Cover Story - Drug delivery

Haas, M. SciBX 2(10); doi:10.1038/scibx.2009.388
Published online March 12 2009

Bulking up immunity with instant Abs

by Michael J. Haas, Senior Writer

When Pfizer Inc. bought CovX Pharmaceuticals Inc. in 2007, the driver of the deal was the biotech's CovX-Body technology, which used a single antibody as a scaffold on which to build multiple product candidates that could be given via infusion. Pfizer may earn bonus miles from its acquisition, as CovX's cofounder at The Scripps Research Institute has now devised a way to produce the antibody therapeutics entirely in vivo, potentially obviating the need for infusions.

The technology, which is already licensed to Pfizer, uses a vaccine to induce the antibody scaffold, then a chemical agent to modify and direct the antibody against a specific disease target, thereby providing what the Scripps team has termed "instant immunity."

The group has shown proof of principle in mouse models of cancer and thinks the technology for chemically programmed antibodies could work against infectious diseases.

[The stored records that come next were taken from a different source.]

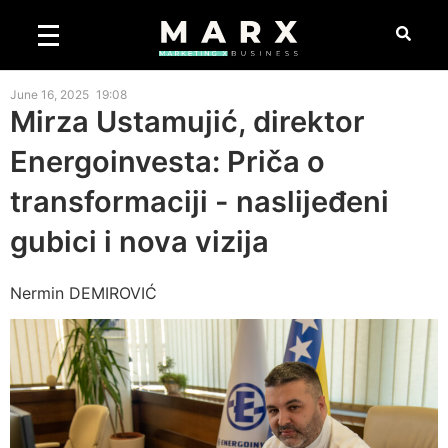
June 16, 2025
19:08
Mirza Ustamujić, direktor
Energoinvesta: Priča o
transformaciji - naslijeđeni
gubici i nova vizija
Nermin DEMIROVIĆ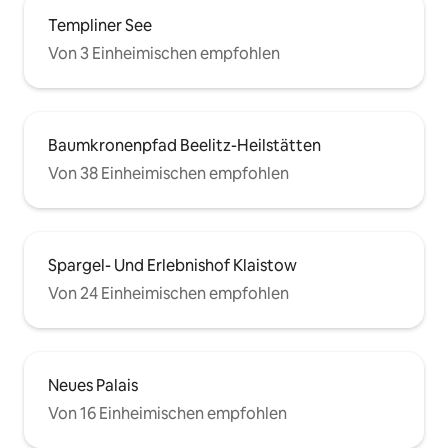
Templiner See
Von 3 Einheimischen empfohlen
Baumkronenpfad Beelitz-Heilstätten
Von 38 Einheimischen empfohlen
Spargel- Und Erlebnishof Klaistow
Von 24 Einheimischen empfohlen
Neues Palais
Von 16 Einheimischen empfohlen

Unlike most antibodies, which bind their targets noncovalently, the antibody scaffolds used by Pfizer and Scripps are capable of binding their targets covalently, so that antibody and target fuse into a single molecule. Such antibodies were first reported in 1995 by a team led by Carlos Barbas III, chair of molecular biology at Scripps. The group found that mice injected with a small molecule (1,3-diketone) always developed antibodies that could covalently bind that molecule.¹

According to team member Richard Lerner, now president at Scripps as well as a professor of chemistry and immunochemistry, this led to the hypothesis that the antibodies could be programmed against disease targets by linking a target-specific molecule to the antibody-inducing diketone.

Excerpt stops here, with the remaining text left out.